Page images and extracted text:
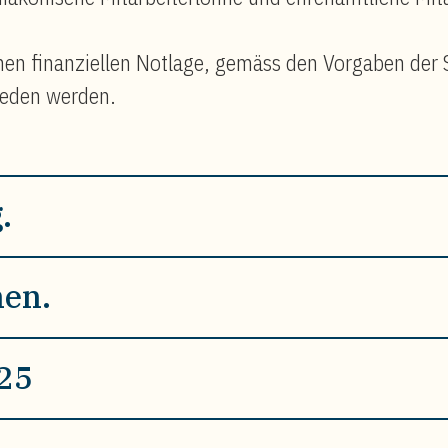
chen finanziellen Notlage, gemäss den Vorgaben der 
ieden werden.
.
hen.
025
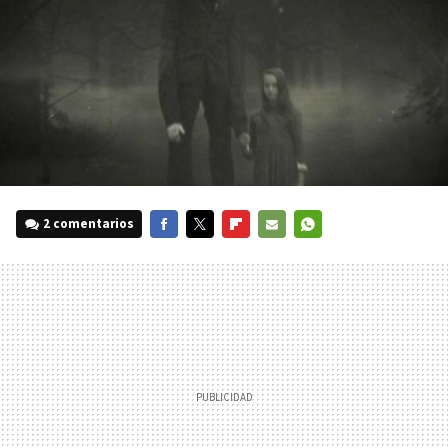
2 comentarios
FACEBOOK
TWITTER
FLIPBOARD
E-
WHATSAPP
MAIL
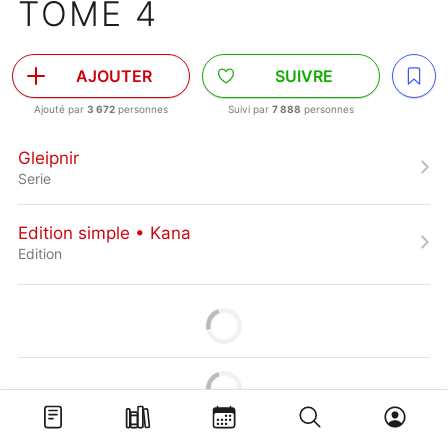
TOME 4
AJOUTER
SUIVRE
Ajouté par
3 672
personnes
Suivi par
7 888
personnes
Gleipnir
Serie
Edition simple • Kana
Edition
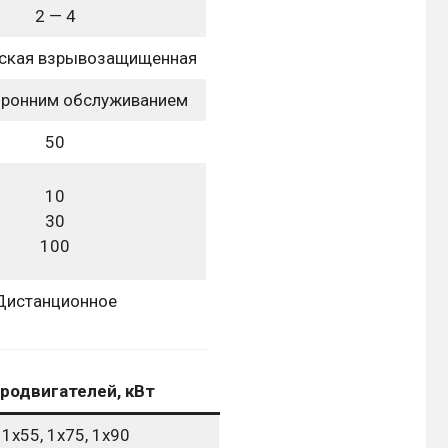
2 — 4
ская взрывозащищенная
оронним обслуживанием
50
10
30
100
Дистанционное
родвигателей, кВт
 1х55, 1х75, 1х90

→ **Your goal**
Reproduce every record exactly; images stay out.

→ **Written response**
chen finanziellen Notlage, gemäss den Vorgaben der 
ieden werden.
.
hen.
025
2 comentarios
FACEBOOK
TWITTER
FLIPBOARD
E-
WHATSAPP
MAIL
TOME 4
AJOUTER
SUIVRE
Ajouté par
3 672
personnes
Suivi par
7 888
personnes
Gleipnir
Serie
Edition simple • Kana
Edition
2 — 4
ская взрывозащищенная
оронним обслуживанием
50
10
30
100
Дистанционное
родвигателей, кВт
 1х55, 1х75, 1х90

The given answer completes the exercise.